Talk about Scooby Snacks! That was Velma, no doubt!
HA HA HA! That is classic!
Wow, that a strange story! Bet you've seen a lot of weird things and people.
I feel apalled that everyone would laugh at a geriatric patient clearly ridden with a terrible case of glaucoma. GLAUCOMA IS NO LAUGHING MATTER! I say smoke that shit, granny!
And Pete, if you truly were a friend, you would have 'prescribed' some to the rest of us.
i thought maybe you would ask her to sell you her couch so you could see those aliens.
Did this lady live on Cathcart perchance? Met some real special people around there lemme tell ya!
what a cool story.
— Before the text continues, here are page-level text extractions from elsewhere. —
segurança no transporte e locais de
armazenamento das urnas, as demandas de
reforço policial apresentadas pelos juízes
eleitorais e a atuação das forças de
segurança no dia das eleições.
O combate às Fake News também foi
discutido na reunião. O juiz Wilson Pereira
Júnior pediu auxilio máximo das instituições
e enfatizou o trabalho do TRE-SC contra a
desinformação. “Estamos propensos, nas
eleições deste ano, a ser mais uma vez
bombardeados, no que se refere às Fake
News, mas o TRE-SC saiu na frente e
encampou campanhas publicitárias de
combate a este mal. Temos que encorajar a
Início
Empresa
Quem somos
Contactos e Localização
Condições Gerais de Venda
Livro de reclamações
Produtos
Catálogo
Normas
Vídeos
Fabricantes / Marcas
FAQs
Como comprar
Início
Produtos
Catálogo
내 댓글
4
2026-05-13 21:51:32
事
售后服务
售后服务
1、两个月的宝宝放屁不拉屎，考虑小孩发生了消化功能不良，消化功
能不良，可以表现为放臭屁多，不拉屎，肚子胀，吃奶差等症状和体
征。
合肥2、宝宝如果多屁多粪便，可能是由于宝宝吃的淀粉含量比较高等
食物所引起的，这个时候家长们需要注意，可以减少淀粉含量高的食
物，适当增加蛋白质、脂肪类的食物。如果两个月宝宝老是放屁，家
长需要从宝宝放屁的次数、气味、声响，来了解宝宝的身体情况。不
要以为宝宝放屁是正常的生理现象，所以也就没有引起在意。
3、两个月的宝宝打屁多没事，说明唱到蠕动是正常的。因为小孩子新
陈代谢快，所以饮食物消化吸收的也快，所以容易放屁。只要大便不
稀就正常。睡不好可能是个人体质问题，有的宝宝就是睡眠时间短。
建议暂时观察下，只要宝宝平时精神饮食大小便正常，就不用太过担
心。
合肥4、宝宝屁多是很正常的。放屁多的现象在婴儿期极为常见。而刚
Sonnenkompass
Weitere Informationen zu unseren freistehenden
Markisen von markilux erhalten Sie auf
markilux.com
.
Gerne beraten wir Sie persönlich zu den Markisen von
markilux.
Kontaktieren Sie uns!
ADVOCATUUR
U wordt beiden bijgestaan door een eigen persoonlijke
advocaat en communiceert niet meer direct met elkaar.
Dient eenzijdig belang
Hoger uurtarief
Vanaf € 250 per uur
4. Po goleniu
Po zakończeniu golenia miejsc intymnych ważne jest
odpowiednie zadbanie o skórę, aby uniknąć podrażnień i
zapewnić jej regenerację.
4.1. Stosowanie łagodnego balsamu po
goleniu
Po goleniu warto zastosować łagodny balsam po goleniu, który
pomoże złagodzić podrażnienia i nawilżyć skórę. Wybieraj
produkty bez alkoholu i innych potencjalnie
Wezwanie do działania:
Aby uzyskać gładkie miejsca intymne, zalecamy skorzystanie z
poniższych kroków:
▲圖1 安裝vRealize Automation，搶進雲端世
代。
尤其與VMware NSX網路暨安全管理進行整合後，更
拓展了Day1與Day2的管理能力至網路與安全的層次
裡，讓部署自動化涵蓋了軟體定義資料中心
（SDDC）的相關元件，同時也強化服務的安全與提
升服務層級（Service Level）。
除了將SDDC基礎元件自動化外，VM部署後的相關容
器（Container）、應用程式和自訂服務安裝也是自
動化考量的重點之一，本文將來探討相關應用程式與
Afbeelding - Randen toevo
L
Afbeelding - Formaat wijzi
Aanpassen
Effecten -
That poor old dear was probably a rip roaring pot smoking bikie in her hey day lol Ah the elderly, gotta love em.
that was great! but are you sure you didn't take just one little baggie for yourself? but maybe then those aliens would have been levitating your sofa...
maybe you could have explained to her that was their act of worship to the pot stashed there.
anybody want to puff with me? i've got some chronic ;)
I'm so glad you refrained from going into detail about the sewage encrusted waste. Thank you. Thank you very much.
Well this story is just great! I'm with Mr. Haney though... thought sure you would make her an offer for the couch.
Imagine what's tucked under her mattress? Probably a small fortune in cash dough!
hilarious :)
you never can tell, can you?
LOL really funny. I bet going into some people's house is going into another world
I don't blame you for going outside to laugh your ass off. You should have left the MJ lying around the kitchen table and just told her, "the aliens left this for you" or "we found these in your couch". At least then she could get some use out of it!
LOL, you just never know what people have stashed away.
She was probably still living in the late sixties! Wonder what she looked like then! Life is full of characters, for sure!
Still awaiting your announcement!
Crazy old ladies. No wonder they're always running into people on sidewalks with their Cadillacs. Lucky for them the cars are never going over 5 miles per hour.